Prérequis d’une éthique de l’intelligence artificielle, Partie 2
Un besoin impératif de sens
En prophétisant que « le leader dans le domaine de l’IA sera(it) le maître du monde »[i], le maître du Kremlin a, d’une certaine manière, validé cette impérative nécessité d’introduire de l’éthique dans les usages de l’Intelligence Artificielle.
Mais comment la définir ? Et d’abord avec qui ? Avec ses 52 experts qui ont d’ores et déjà publié leurs premières recommandations, l’Europe a pris une longueur d’avance face aux géants du numérique. Cependant, lors de sa mise en place, les observateurs n’ont pas manqué de critiquer un casting qui oubliait les représentants de la société civile. De fait, on peut s’interroger sur la pertinence de demander à des experts de se prononcer seuls sur l’éthique de l’objet de leur expertise. Dans un autre temps et sur un autre registre, Georges Clémenceau disait que « la guerre était une chose trop grave pour être confiée aux militaires. » Aujourd’hui, au même titre que personne ne confierait la politique de prévention routière exclusivement aux pilotes de F1 ou de rallye et aux constructeurs automobiles, l’éthique de l’IA ne peut se limiter aux chercheurs et aux représentants des GAFA.

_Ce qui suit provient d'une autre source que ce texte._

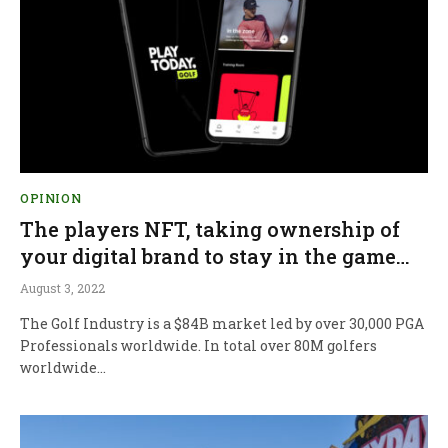
OPINION
The players NFT, taking ownership of
your digital brand to stay in the game…
August 3, 2022
The Golf Industry is a $84B market led by over 30,000 PGA
Professionals worldwide. In total over 80M golfers
worldwide…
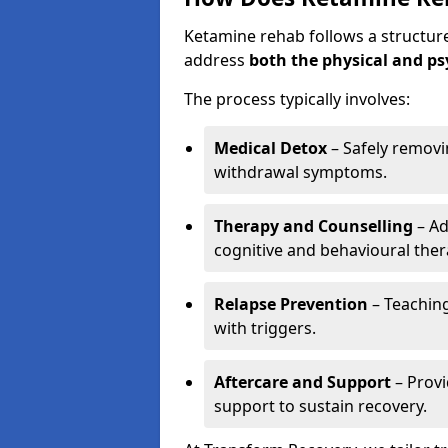
Ketamine rehab follows a structu
address
both the physical and ps
The process typically involves:
Medical Detox
– Safely remov
withdrawal symptoms.
Therapy and Counselling
– Ad
cognitive and behavioural ther
Relapse Prevention
– Teaching
with triggers.
Aftercare and Support
– Prov
support to sustain recovery.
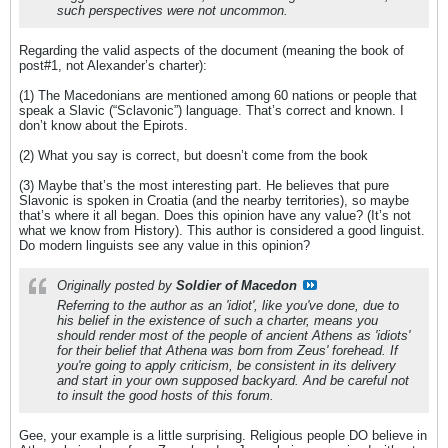
such perspectives were not uncommon.
Regarding the valid aspects of the document (meaning the book of
post#1, not Alexander’s charter):
(1) The Macedonians are mentioned among 60 nations or people that
speak a Slavic (“Sclavonic”) language. That’s correct and known. I
don’t know about the Epirots.
(2) What you say is correct, but doesn’t come from the book
(3) Maybe that’s the most interesting part. He believes that pure
Slavonic is spoken in Croatia (and the nearby territories), so maybe
that’s where it all began. Does this opinion have any value? (It’s not
what we know from History). This author is considered a good linguist.
Do modern linguists see any value in this opinion?
Originally posted by
Soldier of Macedon
Referring to the author as an 'idiot', like you've done, due to
his belief in the existence of such a charter, means you
should render most of the people of ancient Athens as 'idiots'
for their belief that Athena was born from Zeus' forehead. If
you're going to apply criticism, be consistent in its delivery
and start in your own supposed backyard. And be careful not
to insult the good hosts of this forum.
Gee, your example is a little surprising. Religious people DO believe in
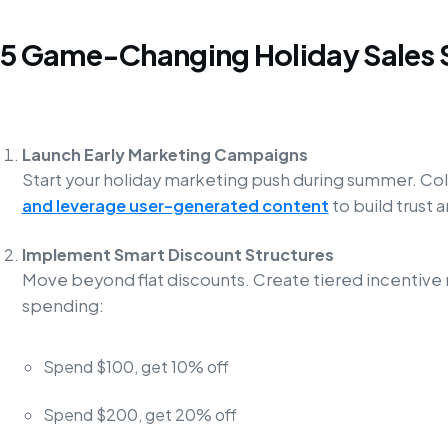
5 Game-Changing Holiday Sales 
Launch Early Marketing Campaigns
Start your holiday marketing push during summer. Co
and leverage user-generated content
to build trust
Implement Smart Discount Structures
Move beyond flat discounts. Create tiered incentive
spending:
Spend $100, get 10% off
Spend $200, get 20% off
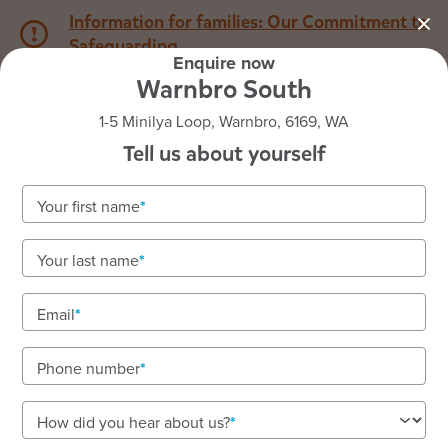
Information for families: Our Commitment to
Safeguarding
Enquire now
Warnbro South
1800 222 543
1-5 Minilya Loop, Warnbro, 6169, WA
Tell us about yourself
Back to WA
Home
Your first name
Goodstart Warnbro South
Your last name
Vacancies available! To enquire about enrolments
call our friendly team on 1800 222 543.
Email
A nurturing, family-like space for your child's
growth. Renovated outdoor areas and strong school
Phone number
connections.
How did you hear about us?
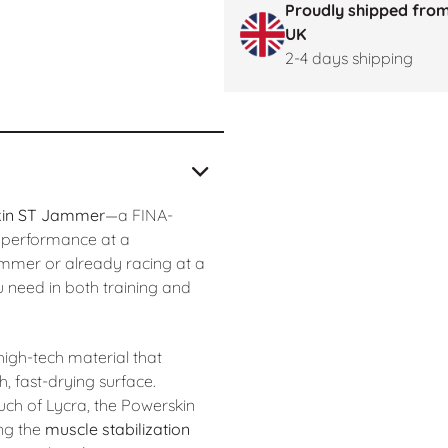
Proudly shipped from
UK
2-4 days shipping
kin ST Jammer
—a FINA-
h performance at a
immer or already racing at a
u need in both training and
 high-tech material that
 fast-drying surface.
uch of Lycra, the Powerskin
ing the
muscle stabilization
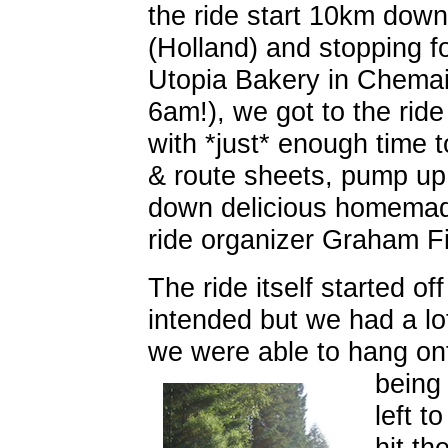
the ride start 10km down t
(Holland) and stopping f
Utopia Bakery in Chemai
6am!), we got to the rid
with *just* enough time t
& route sheets, pump up 
down delicious homemad
ride organizer Graham Fi
The ride itself started of
intended but we had a lot
we were able to hang o
being
left t
hit t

Un organisme, comme la Commission de réflexion sur l’Ethique de la Recherche en sciences et technologies du Numérique Allistene (CERNA), a réussi ce savant équilibre, d’associer des chercheurs informatiques de haut niveau, des philosophes, des éthiciens et des experts en droit. L’Union Européenne, dont on a trop souvent déploré la gouvernance des experts, pourrait s’en inspirer, et y adjoindre des acteurs du débat démocratique.
Arrêtons-nous sur une question d’actualité : faut-il remercier un robot, quand il nous « rend un service » ? L’éthique de notre relation aux machines dépend de la manière dont on les considère. Dans une approche humaniste occidentale, un robot ne diffère pas d’une armoire, d’une chaise ou d’une machine à café. Il n’y a aucune raison de lui dire merci. Dans une perspective animiste, les objets recèlent un esprit, qui leur confère une force vitale. Les remercier devient naturel et pourrait s’intégrer au rituel de la relation aux machines. L’éthique de notre relation aux robots dépend du contexte culturel. Mais ce n’est pas tout.
Supposons qu’un individu casse volontairement un robot. En France, il serait condamné pour vandalisme et devrait indemniser son propriétaire. Imaginons maintenant que l’on demande son avis à Raymond Kurzweil, directeur de la technologie chez Google et posthumaniste déclaré. D’après lui, une intelligence artificielle forte, capable d’avoir conscience d’elle-même, verra le jour avant 2030. Ray Kurzweil recommande que ces machines, pourvues d’une intelligence égale ou supérieure à la nôtre, disposent du droit de vote. Dans cette perspective posthumaniste, un individu, reconnu coupable de la destruction d’un robot, pourrait être condamné à de la prison ferme, voire à la peine capitale dans certains états américains.
Il y a un préalable à une éthique de notre relation aux machines : donner un sens à notre humanité. Et seule la philosophie ou les religions peuvent nous aider à l’établir.